Once in 3D format, the following might be conveyed:

• density of objects in the breast and whether the objects are discrete or overlapping tissue

· density of regions to define which areas of the breast need special investigation, especially relevant in very dense breasts which appear all white on the mammogram but which actually do contain important contrast differences

• spatial position of regions, for example, proximity to skin, chest wall etc.

• whether there are any left or right breast differences and thereby most suitable subsequent imaging modality and/or treatment.

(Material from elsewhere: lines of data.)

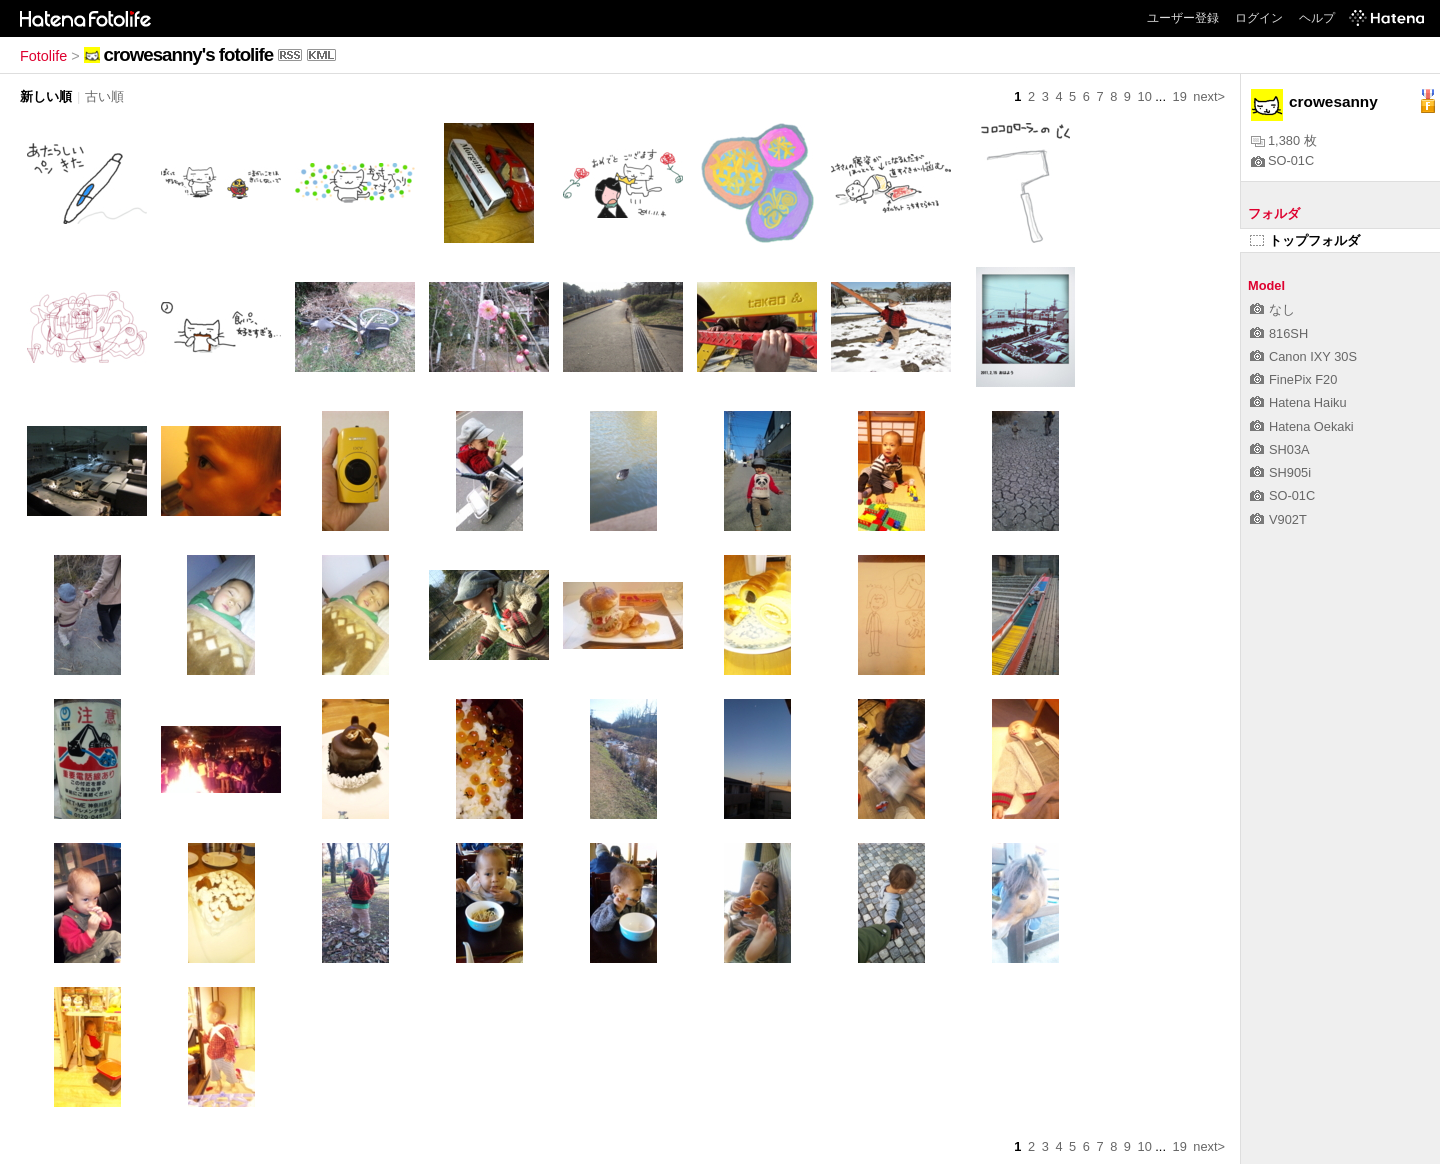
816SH (1279, 333)
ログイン (1259, 18)
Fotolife (43, 56)
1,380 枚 (1284, 140)
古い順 (104, 96)
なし (1272, 309)
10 (1145, 96)
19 (1180, 96)
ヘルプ (1317, 18)
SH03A (1280, 449)
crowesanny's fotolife (188, 54)
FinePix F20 (1293, 379)
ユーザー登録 (1183, 18)
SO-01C (1282, 160)
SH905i (1280, 472)
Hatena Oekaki (1302, 426)
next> (1209, 96)
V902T (1278, 519)
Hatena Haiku (1298, 402)
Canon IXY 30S (1303, 356)
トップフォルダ (1305, 240)
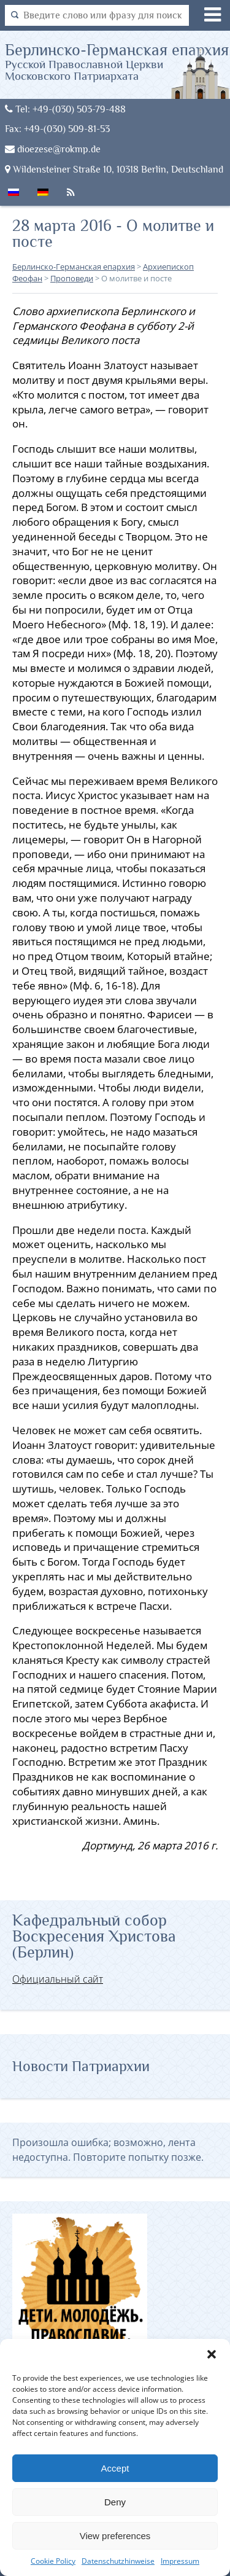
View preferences (115, 2536)
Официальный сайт (57, 1979)
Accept (115, 2468)
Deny (115, 2502)
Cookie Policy (53, 2561)
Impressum (180, 2561)
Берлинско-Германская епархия (118, 61)
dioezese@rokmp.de (53, 149)
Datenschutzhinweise (118, 2561)
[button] (211, 2354)
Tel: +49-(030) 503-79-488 (65, 109)
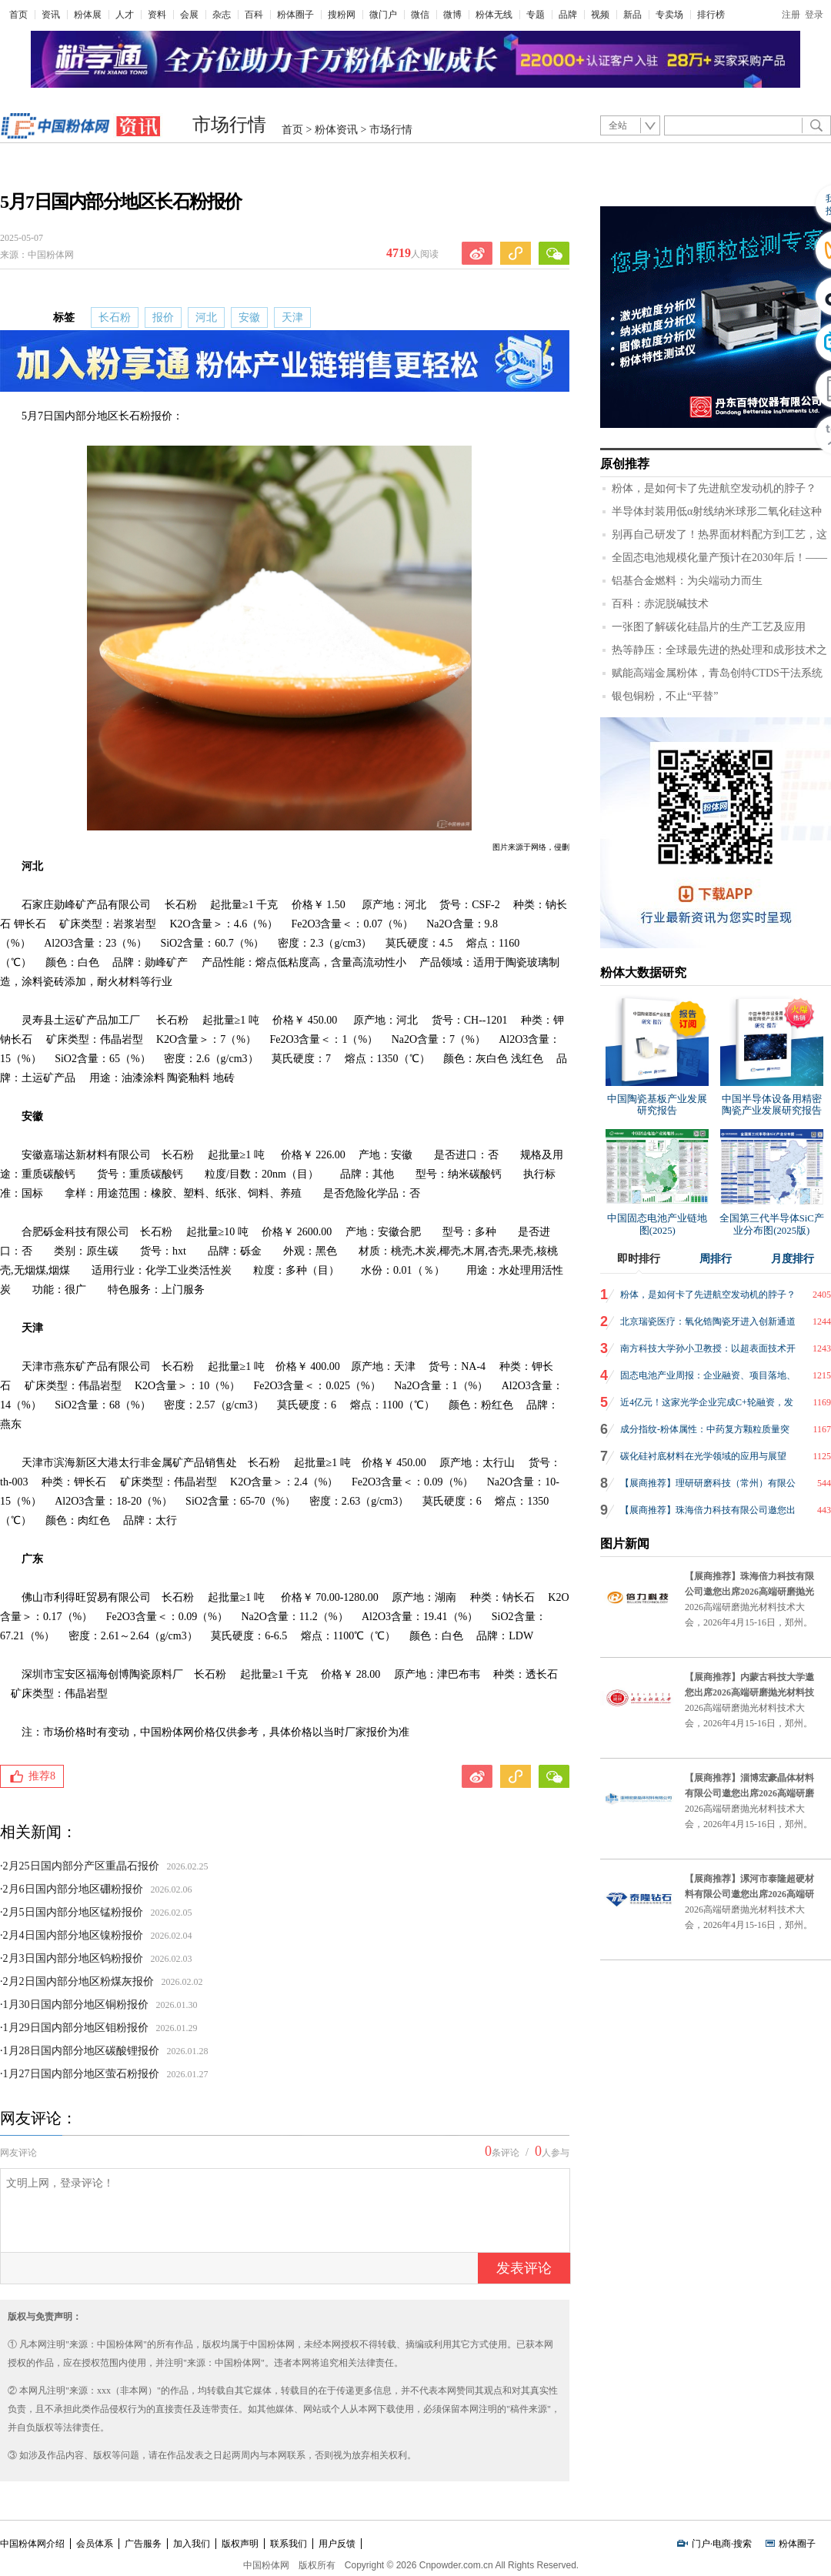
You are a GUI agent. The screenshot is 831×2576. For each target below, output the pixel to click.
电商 (722, 2543)
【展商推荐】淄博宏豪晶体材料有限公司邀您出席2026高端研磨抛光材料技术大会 (749, 1793)
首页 (18, 14)
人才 (124, 14)
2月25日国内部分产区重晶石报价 (81, 1866)
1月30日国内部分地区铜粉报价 (76, 2004)
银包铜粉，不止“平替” (665, 696)
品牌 (568, 14)
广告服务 (143, 2543)
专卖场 (669, 14)
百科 (254, 14)
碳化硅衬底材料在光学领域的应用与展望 (703, 1456)
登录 (814, 14)
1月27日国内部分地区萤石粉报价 (81, 2074)
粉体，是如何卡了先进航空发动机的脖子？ (714, 488)
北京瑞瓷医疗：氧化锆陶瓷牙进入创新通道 (708, 1321)
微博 (452, 14)
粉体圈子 (295, 14)
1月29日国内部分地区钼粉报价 (76, 2027)
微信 (420, 14)
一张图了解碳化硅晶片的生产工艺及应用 (709, 627)
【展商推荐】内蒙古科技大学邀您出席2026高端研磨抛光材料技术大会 (749, 1692)
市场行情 (229, 125)
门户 (701, 2543)
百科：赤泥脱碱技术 (660, 604)
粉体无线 (494, 14)
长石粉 (114, 317)
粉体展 (88, 14)
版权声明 (240, 2543)
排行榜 (711, 14)
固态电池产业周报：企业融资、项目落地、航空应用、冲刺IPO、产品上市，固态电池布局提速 (708, 1379)
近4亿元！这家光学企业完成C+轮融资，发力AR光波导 (706, 1406)
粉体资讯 (336, 129)
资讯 (51, 14)
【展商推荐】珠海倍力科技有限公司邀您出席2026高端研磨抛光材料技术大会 (708, 1514)
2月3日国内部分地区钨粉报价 (73, 1958)
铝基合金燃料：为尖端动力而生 (687, 580)
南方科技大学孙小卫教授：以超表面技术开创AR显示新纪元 (708, 1352)
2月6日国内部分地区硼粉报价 (73, 1889)
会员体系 (94, 2543)
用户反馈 (337, 2543)
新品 (632, 14)
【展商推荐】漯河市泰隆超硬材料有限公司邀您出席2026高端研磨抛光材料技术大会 (749, 1894)
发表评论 (524, 2268)
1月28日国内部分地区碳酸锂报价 (81, 2050)
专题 (535, 14)
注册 (791, 14)
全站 (618, 125)
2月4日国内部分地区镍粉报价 (73, 1935)
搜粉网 (341, 14)
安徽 (249, 317)
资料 (157, 14)
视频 (600, 14)
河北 (206, 317)
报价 (163, 317)
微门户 (383, 14)
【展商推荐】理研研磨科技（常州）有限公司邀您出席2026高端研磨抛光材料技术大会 (708, 1487)
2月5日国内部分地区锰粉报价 (73, 1912)
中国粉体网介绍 (32, 2543)
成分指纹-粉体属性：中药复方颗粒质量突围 (704, 1433)
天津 (292, 317)
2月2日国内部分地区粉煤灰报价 (78, 1981)
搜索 (742, 2543)
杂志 (221, 14)
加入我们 (191, 2543)
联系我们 (288, 2543)
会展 (189, 14)
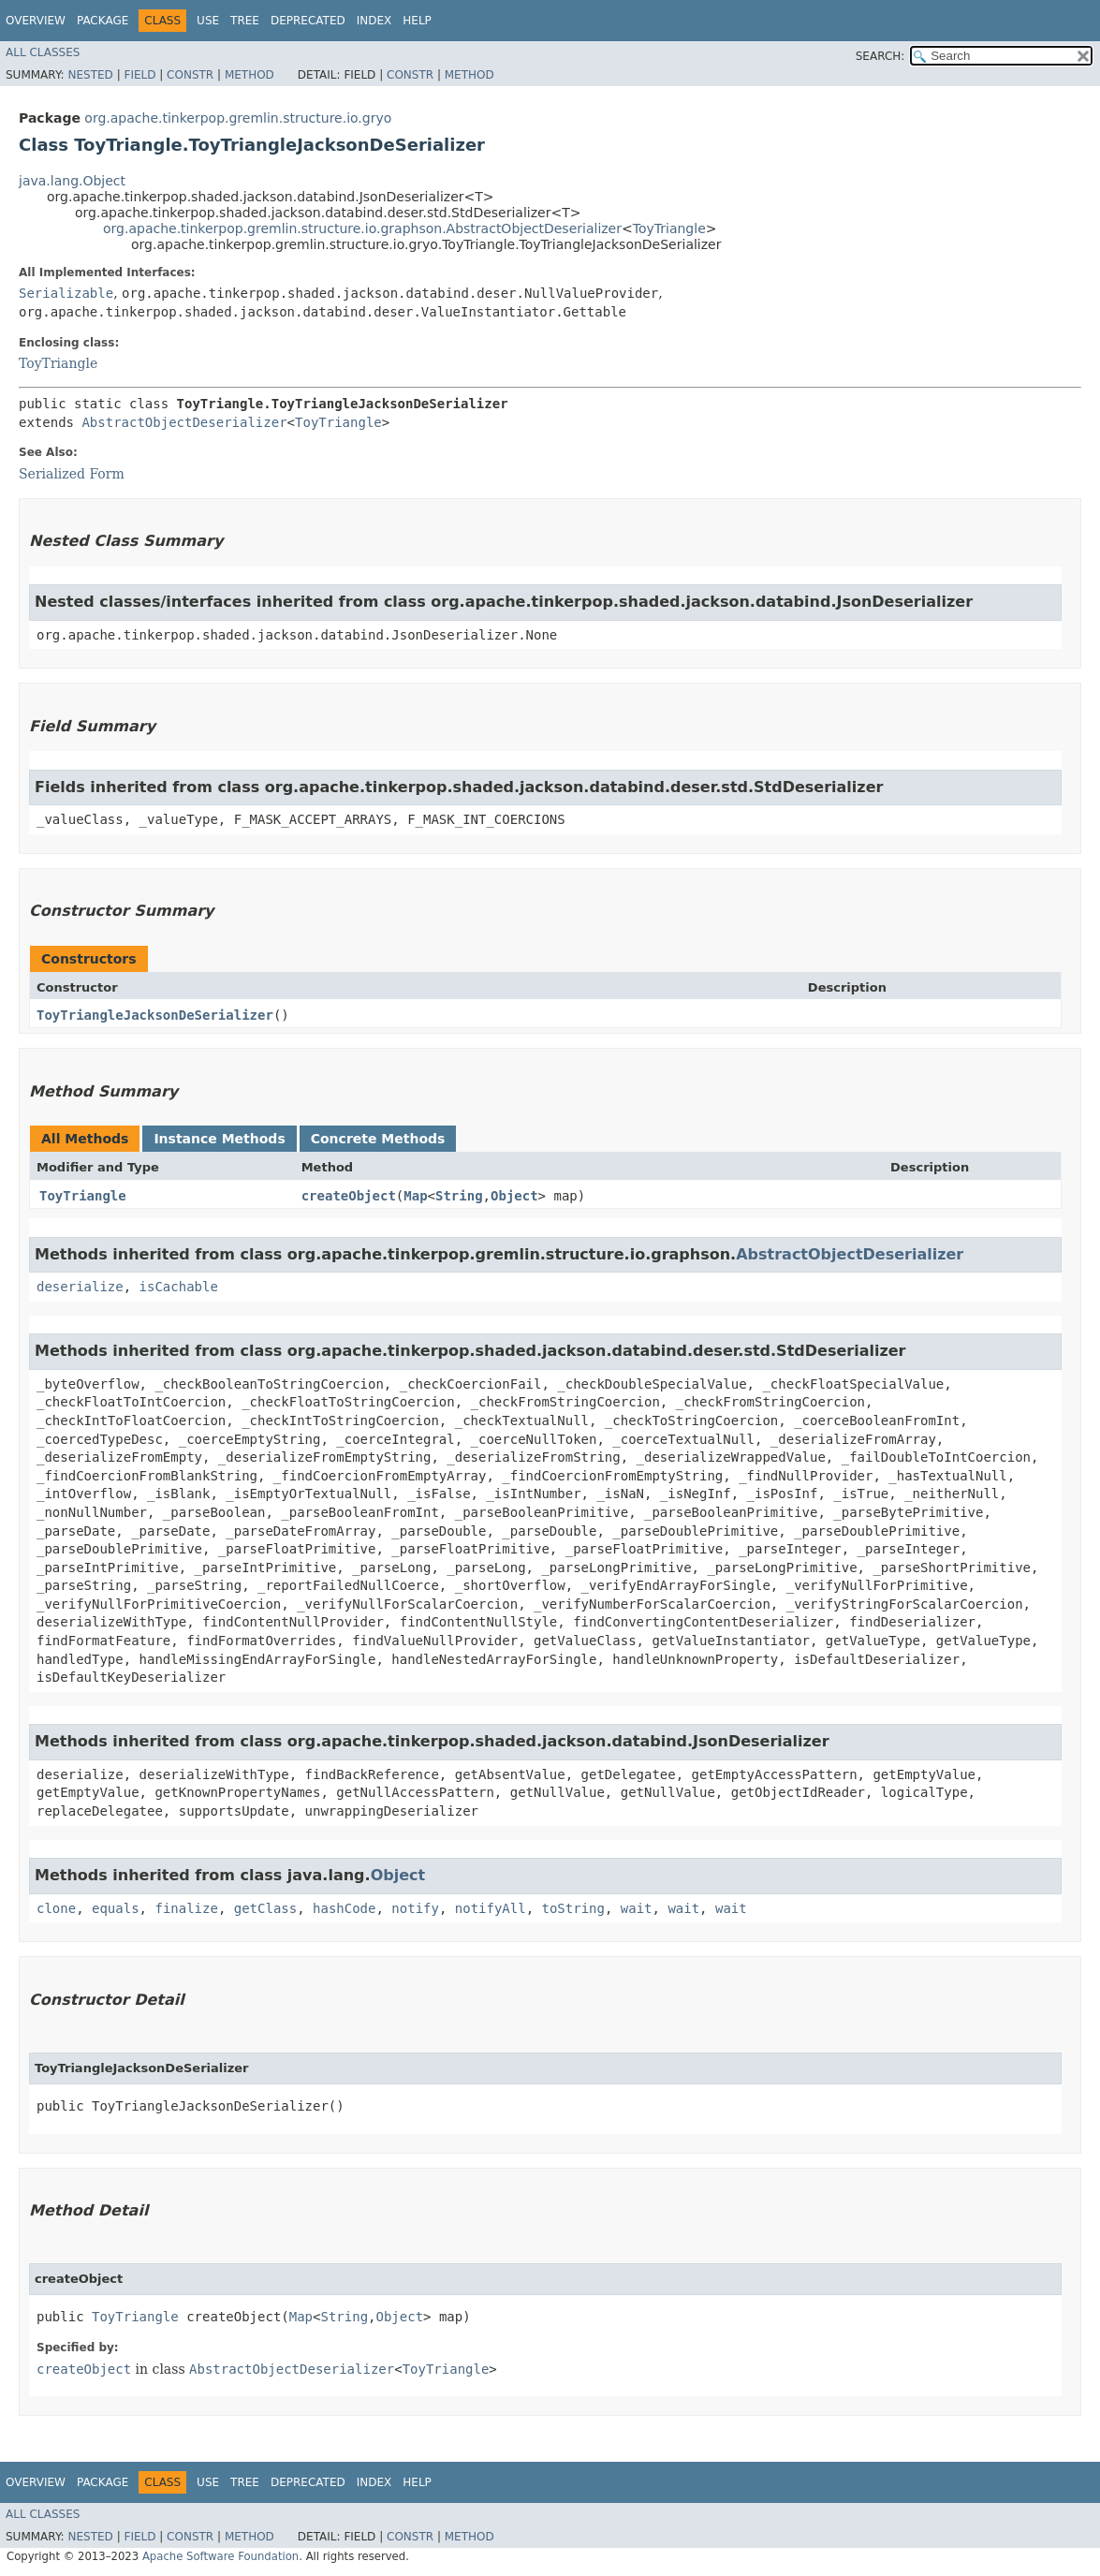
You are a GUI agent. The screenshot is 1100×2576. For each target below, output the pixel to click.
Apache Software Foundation (220, 2556)
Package (102, 20)
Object (514, 1195)
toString (573, 1908)
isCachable (178, 1286)
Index (374, 20)
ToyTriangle (669, 228)
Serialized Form (72, 473)
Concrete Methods (378, 1138)
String (459, 1195)
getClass (265, 1908)
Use (208, 20)
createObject (348, 1195)
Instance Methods (219, 1138)
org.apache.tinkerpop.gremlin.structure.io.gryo (237, 117)
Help (417, 20)
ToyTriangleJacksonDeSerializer (155, 1015)
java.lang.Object (72, 180)
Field (139, 74)
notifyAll (490, 1908)
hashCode (344, 1908)
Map (415, 1195)
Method (249, 74)
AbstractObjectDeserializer (183, 422)
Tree (244, 20)
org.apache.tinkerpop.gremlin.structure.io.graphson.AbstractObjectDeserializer (362, 228)
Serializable (66, 293)
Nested (89, 74)
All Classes (43, 52)
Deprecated (308, 20)
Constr (190, 74)
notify (415, 1908)
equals (115, 1908)
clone (56, 1908)
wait (637, 1908)
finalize (185, 1908)
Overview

In summary, quality metrics and subsequent stratification resulting from the quantitative construction described herein enable personalised outcomes more sensitive/responsive to risk as follows:

• where dense tissue is seen to be forming in a certain region, that region can be flagged to the radiologist for closer inspection in the x-ray initially prior to further imaging according to the analysis laid out below

• where dense tissue is prevalent throughout the breast, then more readers for the screening procedures might be advisable

• where dense tissue is determined by the automated stratification system to be near the breast edge, ultrasound might be judged appropriate by the clinician, and either focussed or whole-breast ultrasound according to how wide a volume the dense tissue pertains across

• where dense tissue is determined by the automated stratification system to be present in one image, but is determined to be at least partially resolved in a further image, the clinician may elect for tomosynthesis to resolve overlapping tissue;

• where dense tissue appears dense in certain regional areas of the pseudo-3D and 3D density maps then the clinician might decide to perform window and levelling in that specific part of the x-ray, opt to view the density maps directly, and/or choose to investigate change over time by viewing sequential, registered density maps

• where the patient is known to be taking certain drugs, for example, Tamoxifen (Trade Mark), it might be that viewing sequential, registered density maps is the correct next step to try and detect change in density at a global and regional level. Such comparison then allows decisions to be made on effectiveness of the drug and thus decisions on further treatment, or not • where dense tissue appears uniformly dense in both the pseudo-3D and 3D density maps, or if dense tissue is determined by the automated system to lie deeper in the breast, then MRI might be judged most appropriate by the clinician. It is an advantage of the present invention that its robust quantitative reconstruction of an image of the human breast from mutti-modality projection views, via use of a reference point or reference points from at least one view which is/are interpolated for other views, comprises quality metrics relating to optimal subsequent detection, diagnosis and intervention procedures and thereby enables population sensitive patient stratification and/or automated means on which to rely to stratify a patient.

The invention has been described by way of examples only, modifications and alternatives will be apparent to those skilled in the art. All such embodiments and modifications are intended to fall within the scope of the present invention.